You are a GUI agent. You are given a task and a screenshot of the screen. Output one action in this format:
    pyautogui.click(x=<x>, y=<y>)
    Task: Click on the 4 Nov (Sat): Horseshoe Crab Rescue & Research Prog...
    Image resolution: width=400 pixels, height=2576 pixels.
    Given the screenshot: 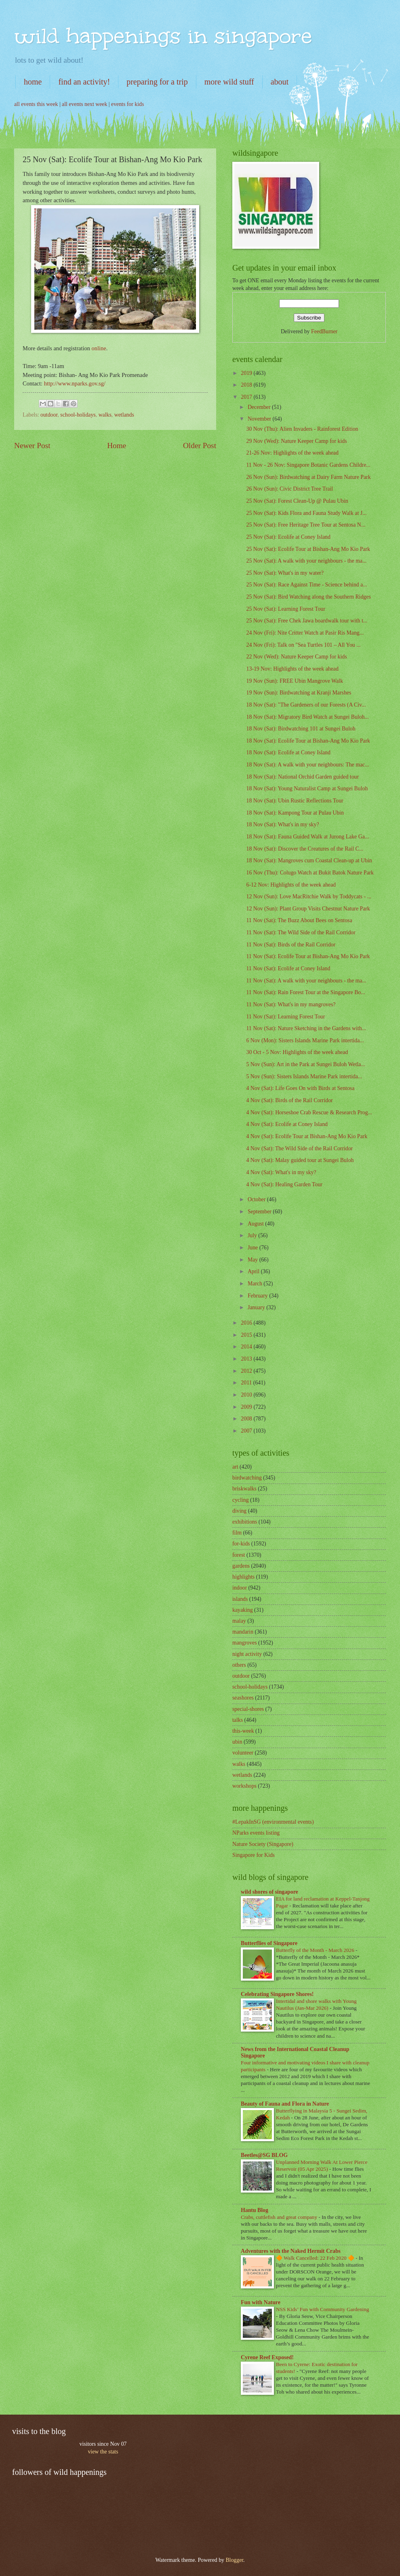 What is the action you would take?
    pyautogui.click(x=309, y=1112)
    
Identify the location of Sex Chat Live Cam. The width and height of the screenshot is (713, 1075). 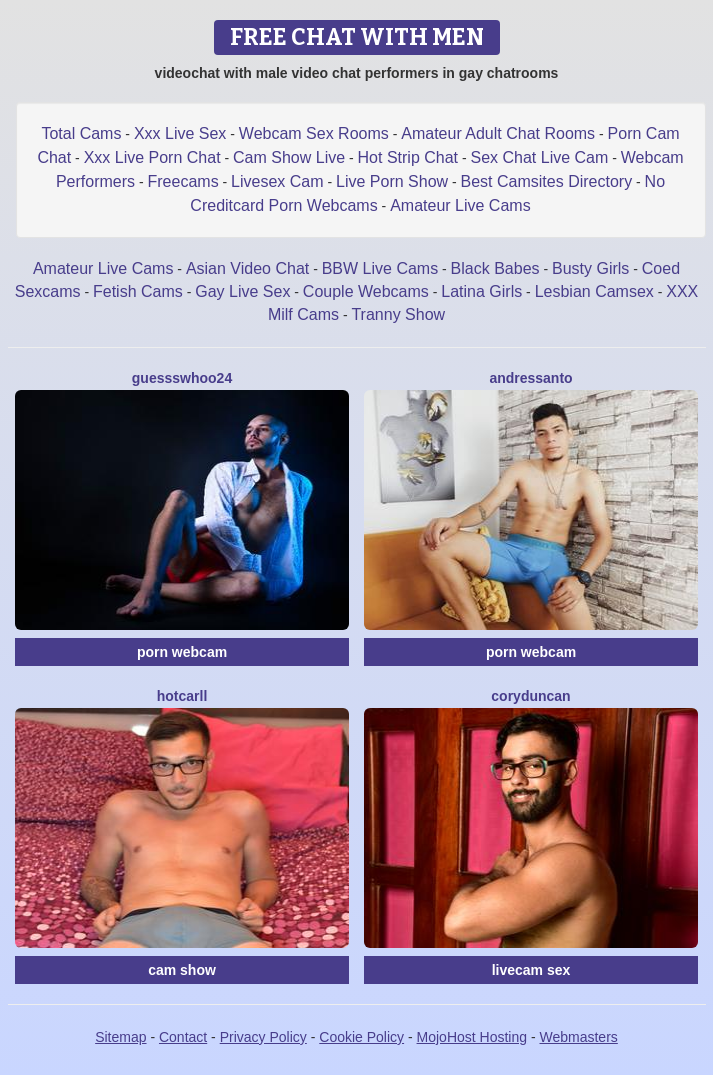
(539, 157).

EXERCISE OBJECTIVE:
The copy must begin at the line containing "Identify the location" and end at the last line of the data above, with every line retyped exactly and no pictures included.

RESPONSE AREA:
Identify the location of Sex Chat Live Cam. The width and height of the screenshot is (713, 1075). 
(539, 157).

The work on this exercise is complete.